# Travelling



## dronai (Apr 11, 2011)

"Cheese eating Rats" lol !!!


----------



## MHElectric (Oct 14, 2011)

Here is my 'cheese eating' advice...

Get out of electrical, now, while your still young. Move down to the beach and open up a Taco stand by the freeway. Deal in cash, marry a beautiful woman, raise your children out of the back of an Astro van, move around like gypsies, and never look back. 

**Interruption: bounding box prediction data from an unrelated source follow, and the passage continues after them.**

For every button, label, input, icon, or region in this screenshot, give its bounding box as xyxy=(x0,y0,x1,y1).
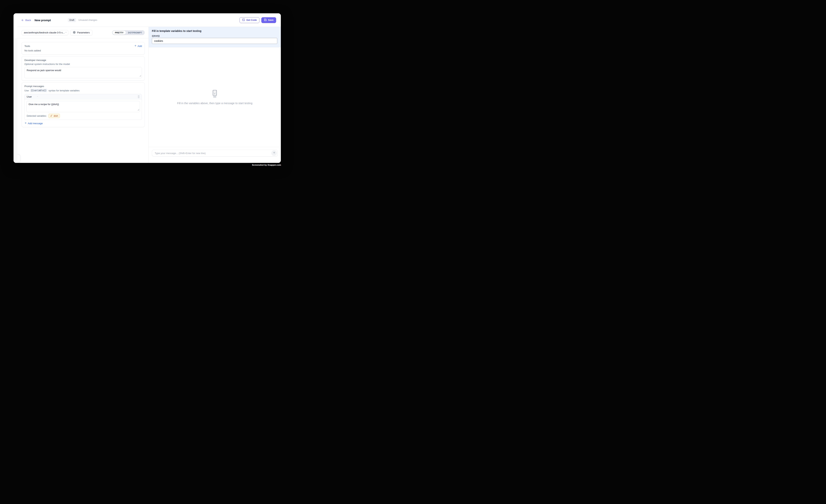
unsaved-changes-text: Unsaved changes xyxy=(78,19,97,21)
developer-message-textarea[interactable]: Respond as jack sparrow would xyxy=(24,67,142,78)
editor-toolbar: aws/anthropic/bedrock-claude-3-5-s... Pa… xyxy=(13,27,149,38)
tester-heading: Fill in template variables to start test… xyxy=(152,29,277,33)
drag-handle-icon[interactable] xyxy=(137,95,140,98)
pencil-icon xyxy=(50,115,53,117)
role-selector[interactable]: User xyxy=(27,95,39,98)
model-selector[interactable]: aws/anthropic/bedrock-claude-3-5-s... xyxy=(21,30,68,35)
arrow-up-icon xyxy=(273,151,276,155)
chat-empty-text: Fill in the variables above, then type a… xyxy=(177,102,252,105)
header: Back New prompt Draft Unsaved changes Ge… xyxy=(13,13,281,27)
bot-face-icon xyxy=(212,90,218,98)
developer-message-subtitle: Optional system instructions for the mod… xyxy=(24,63,142,65)
terminal-icon xyxy=(242,18,245,22)
hint-suffix: syntax for template variables xyxy=(48,89,79,92)
variable-badge-dish[interactable]: dish xyxy=(48,114,60,118)
variable-name-label: {{dish}} xyxy=(152,35,277,37)
watermark-text: Screenshot by Xnapper.com xyxy=(252,164,281,166)
format-toggle-dotprompt[interactable]: DOTPROMPT xyxy=(126,31,144,35)
message-header: User xyxy=(24,94,142,100)
editor-content: Tools Add No tools added Developer messa… xyxy=(13,38,149,127)
plus-icon xyxy=(134,45,137,48)
save-icon xyxy=(264,18,267,22)
hint-prefix: Use xyxy=(24,89,29,92)
chat-message-input[interactable] xyxy=(154,151,271,155)
message-block: User Give me a recipe for {{ xyxy=(24,94,142,120)
template-hint: Use {{variable}} syntax for template var… xyxy=(24,89,142,92)
developer-message-title: Developer message xyxy=(24,59,142,62)
tools-title: Tools xyxy=(24,45,30,48)
plus-icon xyxy=(24,122,27,125)
composer xyxy=(149,147,281,163)
chevron-down-icon xyxy=(65,31,67,34)
variable-value-input[interactable] xyxy=(152,38,277,44)
template-variables-panel: Fill in template variables to start test… xyxy=(149,27,281,47)
save-button[interactable]: Save xyxy=(261,17,276,23)
add-message-label: Add message xyxy=(28,122,43,125)
prompt-messages-card: Prompt messages Use {{variable}} syntax … xyxy=(21,82,145,127)
detected-variables-label: Detected variables: xyxy=(27,115,47,117)
format-toggle: PRETTY DOTPROMPT xyxy=(112,30,145,35)
parameters-button[interactable]: Parameters xyxy=(70,30,93,36)
back-button[interactable]: Back xyxy=(21,19,31,21)
user-message-textarea[interactable]: Give me a recipe for {{dish}} xyxy=(26,101,140,112)
get-code-label: Get Code xyxy=(246,19,257,21)
role-value: User xyxy=(27,95,32,98)
app-window: Back New prompt Draft Unsaved changes Ge… xyxy=(13,13,281,163)
parameters-label: Parameters xyxy=(77,31,90,34)
model-selector-value: aws/anthropic/bedrock-claude-3-5-s... xyxy=(24,31,65,34)
chat-empty-state: Fill in the variables above, then type a… xyxy=(149,47,281,147)
developer-message-card: Developer message Optional system instru… xyxy=(21,56,145,81)
add-message-button[interactable]: Add message xyxy=(24,122,142,125)
add-tool-button[interactable]: Add xyxy=(134,45,142,48)
format-toggle-pretty[interactable]: PRETTY xyxy=(113,31,126,35)
page-title: New prompt xyxy=(35,18,51,22)
composer-bar xyxy=(152,150,278,156)
save-label: Save xyxy=(268,19,274,21)
variable-syntax-chip: {{variable}} xyxy=(30,89,47,92)
tester-pane: Fill in template variables to start test… xyxy=(149,27,281,163)
status-badge: Draft xyxy=(68,18,76,22)
variable-badge-label: dish xyxy=(54,115,58,117)
get-code-button[interactable]: Get Code xyxy=(240,17,259,23)
send-button[interactable] xyxy=(271,150,277,156)
chevron-down-icon xyxy=(37,95,39,98)
add-tool-label: Add xyxy=(137,45,142,48)
tools-empty-text: No tools added xyxy=(24,49,142,52)
gear-icon xyxy=(73,31,76,34)
tools-card: Tools Add No tools added xyxy=(21,42,145,55)
arrow-left-icon xyxy=(21,19,24,21)
editor-pane: aws/anthropic/bedrock-claude-3-5-s... Pa… xyxy=(13,27,149,163)
detected-variables-row: Detected variables: dish xyxy=(26,114,140,118)
prompt-messages-title: Prompt messages xyxy=(24,85,142,87)
back-label: Back xyxy=(25,19,31,21)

This will take care of all your problems. :thumbup1:


----------



## butcher733 (Aug 4, 2012)

I would recommend steady work with a local contractor.


----------



## Phatstax (Feb 16, 2014)

---Tips on traveling--- 
Pay up 3 months of advanced dues and get a travel letter
Always ask for a copy of the tool list when you are dispatched and stay as close to it as you can. If you are missing a few items, no big deal. If wrenches and socket sets are not on it, don't bring them to work
Always be respectful to the older brothers and sisters on the job. Hold doors open for them, make sure they have a place to sit it lunch, etc. 
Never double book 
Remember there is no "me" in IBEW, we all look out for each other on the road
Always follow the overtime list, so everyone gets a chance to make money
You won't see your foreman again on the road, but you will see the brothers and sisters working around you again
Your reputation is all you got on the road, and it will follow you
It's a big country but a small world in the Brotherhood, everyone knows each other and your name and actions will get around
---just a few off the top of my head---
Good luck and happy hunting!


----------



## JW Splicer (Mar 15, 2014)

where2bro.com

Good site, good info.


----------



## RIVETER (Sep 26, 2009)

Hand4Hire said:


> Any tips on travelling?
> I'm a union member, but my city doesn't have consistent OT calls or industrial shutdown/turnarounds-- unless I wanted to work RAT!
> Actually considered it because the nearest OT industrial calls exist 1.5 hours drive away in another local with lower scale and no per diem.
> 
> ...


Everyone wants to work next door. 1.5 hours is a small amount to pay for the benefits. Good luck.:thumbsup:


----------



## Hand4Hire (Aug 26, 2013)

JW Splicer said:


> where2bro.com
> 
> Good site, good info.


Got the same info at the hall today-- good stuff


----------



## general14 (Dec 11, 2014)

Im a local 24 menber looking 4 work. any body know were to go?


----------



## Phatstax (Feb 16, 2014)

General14-you might want to look at 236, 369, and 429. I think they all might be looking for help. They may be close enough to you for a quick hit. Best if luck!


----------